# Records drawn from a dataset:
'''

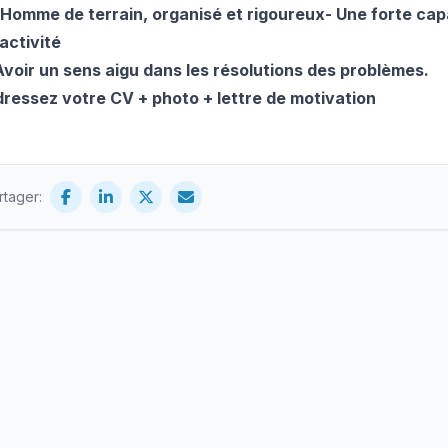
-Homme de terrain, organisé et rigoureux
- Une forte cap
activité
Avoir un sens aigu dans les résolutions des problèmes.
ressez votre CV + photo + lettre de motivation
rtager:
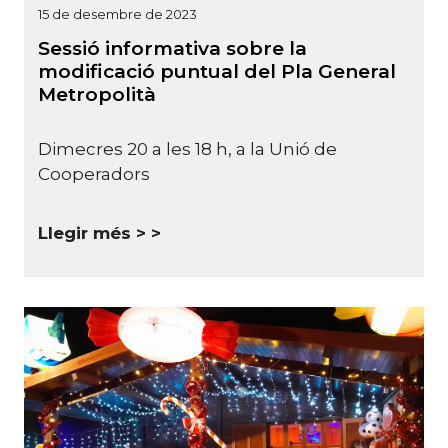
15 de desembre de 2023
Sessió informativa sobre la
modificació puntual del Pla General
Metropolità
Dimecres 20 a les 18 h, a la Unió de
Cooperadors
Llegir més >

'''
'''

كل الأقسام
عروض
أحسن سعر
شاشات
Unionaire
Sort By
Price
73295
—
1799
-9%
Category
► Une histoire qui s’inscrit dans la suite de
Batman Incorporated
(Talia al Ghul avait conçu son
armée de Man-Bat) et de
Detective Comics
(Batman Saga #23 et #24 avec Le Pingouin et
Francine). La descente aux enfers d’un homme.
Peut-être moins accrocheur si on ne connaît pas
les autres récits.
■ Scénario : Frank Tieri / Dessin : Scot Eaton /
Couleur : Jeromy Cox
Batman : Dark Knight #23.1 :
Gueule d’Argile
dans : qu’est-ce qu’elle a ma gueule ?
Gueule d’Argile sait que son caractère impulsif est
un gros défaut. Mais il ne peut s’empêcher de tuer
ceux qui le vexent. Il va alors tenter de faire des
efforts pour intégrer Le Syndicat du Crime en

'''
'''

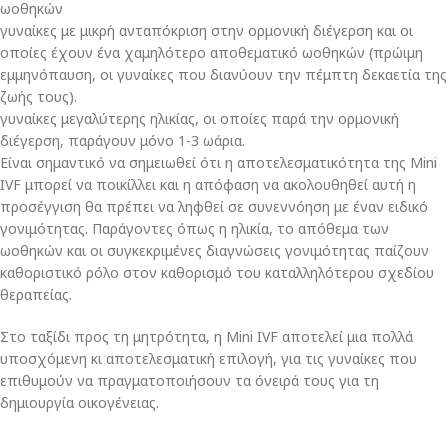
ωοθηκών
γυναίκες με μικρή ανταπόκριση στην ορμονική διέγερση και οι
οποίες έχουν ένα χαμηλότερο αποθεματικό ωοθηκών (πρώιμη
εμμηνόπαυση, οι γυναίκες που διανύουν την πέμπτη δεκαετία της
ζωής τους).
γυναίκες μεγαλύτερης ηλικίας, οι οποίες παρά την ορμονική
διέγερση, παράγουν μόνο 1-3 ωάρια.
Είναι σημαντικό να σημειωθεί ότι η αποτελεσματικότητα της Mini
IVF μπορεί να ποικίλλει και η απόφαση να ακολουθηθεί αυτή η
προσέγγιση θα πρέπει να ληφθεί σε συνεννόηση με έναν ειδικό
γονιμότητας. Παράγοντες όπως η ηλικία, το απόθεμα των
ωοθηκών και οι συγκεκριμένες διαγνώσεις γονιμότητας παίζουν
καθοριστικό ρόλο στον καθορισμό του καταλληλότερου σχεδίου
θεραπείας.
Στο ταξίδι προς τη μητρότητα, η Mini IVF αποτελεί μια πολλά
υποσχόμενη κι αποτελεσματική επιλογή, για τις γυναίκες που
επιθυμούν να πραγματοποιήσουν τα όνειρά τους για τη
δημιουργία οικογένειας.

'''

# Assignment:
Exact duplication is required for the lines above, from the line that contains "Couleur : Jeromy Cox" to the line that contains "efforts pour intégrer Le Syndicat du Crime en", inclusive; omit all others.

# Written solution:
Couleur : Jeromy Cox
Batman : Dark Knight #23.1 :
Gueule d’Argile
dans : qu’est-ce qu’elle a ma gueule ?
Gueule d’Argile sait que son caractère impulsif est
un gros défaut. Mais il ne peut s’empêcher de tuer
ceux qui le vexent. Il va alors tenter de faire des
efforts pour intégrer Le Syndicat du Crime en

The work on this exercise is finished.